Hauser & Wirth, Arts District, Los Angeles
Through May 5, 2024
by Cathy Breslaw
March 12, 2024
London based artist Catherine Goodman’s 10 large scale oil paintings on view at Hauser & Wirth, are a veritable display of luscious organically flowing forces of energy in motion. Initially a bit dizzying to focus on, I couldn’t help but be mesmerized by the intensity of the screaming rich reds, yellows, oranges, greens and blues, and forms that dance and rotate in the spaces of the canvases. Fortunately she has made room for white and black spaces important in giving the viewer a place of peace in an otherwise highly-charged chaotic mix of vibrations of color and forms. There is a physicality to the two dimensional surfaces with a combination of thick impasto brushstrokes that are both shiny and dull, alongside thinner more transparent shapes and drips.
Traditionally trained at London’s Camberwell School of Arts & Crafts and the Royal Academy Schools, Goodman is known for her portraits and drawings of landscapes, cityscapes, interiors and people. She has taken her trademark gestural tonal works and shifted to this body of expressionistic abstract imagery.
Interestingly enough, once we have our ‘bearings’ standing in front of her paintings, we begin to see and experience the underlying structures. They harken back to a mix of figuration and the natural world which is seen in her stand-alone pastel and painted drawings. An example of this is the one abstract drawing (Spargrove II, 2023, pastel on paper) included in this exhibition. Goodman’s well-honed active drawing techniques become visible and we can see how she may have started these paintings as drawings en plein air, allowed them a gestation period before bringing them ‘to life’ as these present tense, in the moment paintings.

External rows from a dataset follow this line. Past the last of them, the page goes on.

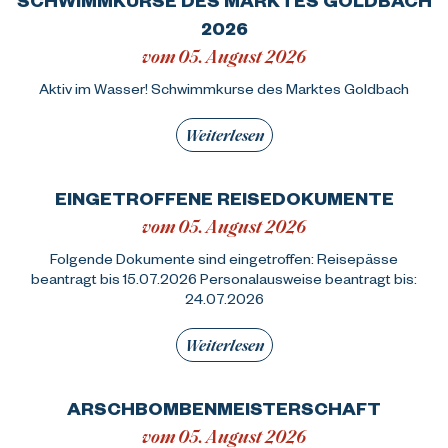
2026
vom 05. August 2026
Aktiv im Wasser! Schwimmkurse des Marktes Goldbach
Weiterlesen
EINGETROFFENE REISEDOKUMENTE
vom 05. August 2026
Folgende Dokumente sind eingetroffen: Reisepässe
beantragt bis 15.07.2026 Personalausweise beantragt bis:
24.07.2026
Weiterlesen
ARSCHBOMBENMEISTERSCHAFT
vom 05. August 2026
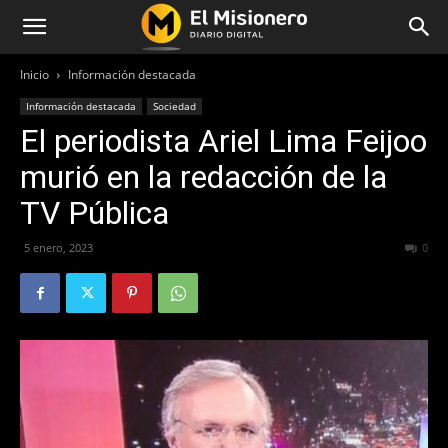
Inicio
Información destacada
Información destacada
Sociedad
El periodista Ariel Lima Feijoo
murió en la redacción de la
TV Pública
5 enero, 2023
261
0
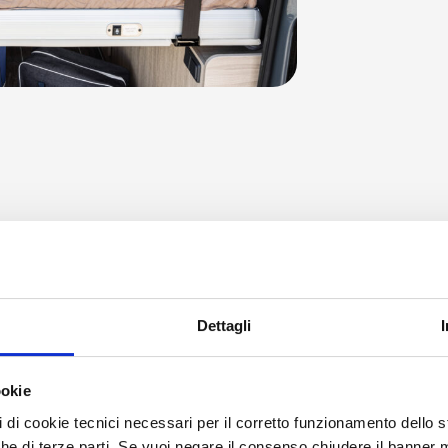
Dettagli
ookie
pi di cookie tecnici necessari per il corretto funzionamento dello
nche di terze parti. Se vuoi negare il consenso chiudere il banner 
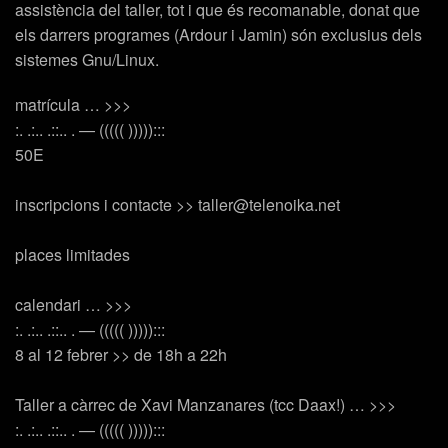
assistència del taller, tot i que és recomanable, donat que
els darrers programes (Ardour i Jamin) són exclusius dels
sistemes Gnu/Linux.
matrícula … >>>
:. .:.. .::.. . — ((((( ))))):::
50E
inscripcions i contacte
>> taller@telenoika.net
places limitades
calendari … >>>
:. .:.. .::.. . — ((((( ))))):::
8 al 12 febrer >> de 18h a 22h
Taller a càrrec de
Xavi Manzanares
(tcc Daax!) … >>>
:. .:.. .::.. . — ((((( ))))):::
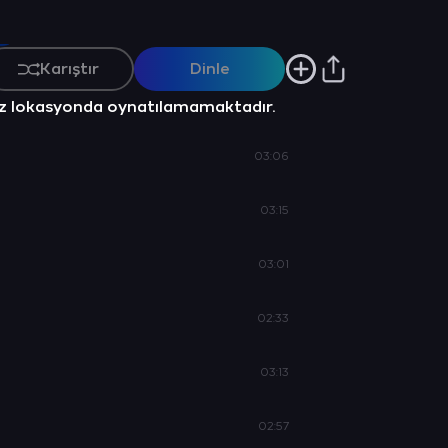
İnegöllü Nedim
13 Şarkı
Karıştır
Dinle
z lokasyonda oynatılamamaktadır.
03:06
03:15
03:01
02:33
03:13
02:57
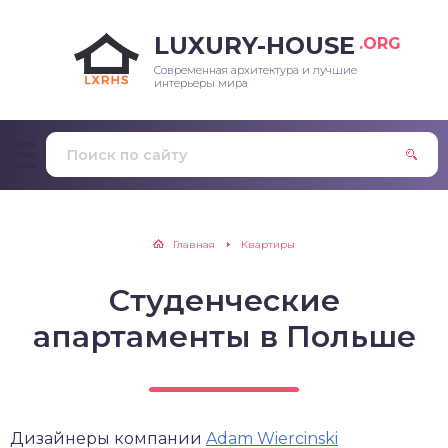
LUXURY-HOUSE
.ORG
Современная архитектура и лучшие
интерьеры мира
Главная
Квартиры
Студенческие
апартаменты в Польше
Дизайнеры компании
Adam Wiercinski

Goodman’s work references 20th century Abstract Expressionists like Joan Mitchell, Helen Frankenthaler, and Willem de Kooning in her mark-making, gestural and rich-hued forms as well as the character of line-making with the brush.
Freedom from rigorous traditional portrait painting, Goodman transports us to her inner world of memory, imagination, relationships, and recollections. Her works feel Intensely personal, almost as if each painting is her working through her authentic thoughts, anxieties, concerns and direct experiences in nature and in communication with the world in general.
Hearing Goodman talk about the sources of her drawings as films, nature and people, the forms in her works start to become visible – almost like the “I Spy” books where the reader is asked to locate some object or person within an illustration filled with a multitude of imagery. Surprisingly, she also talks about these paintings as having evolved from a process of twice per day meditations.
Goodman’s paintings take us on a voyage of discovery – she takes us with her, barely hanging on to the pulsating fast-moving color-driven shapes and images of her electrified paintings.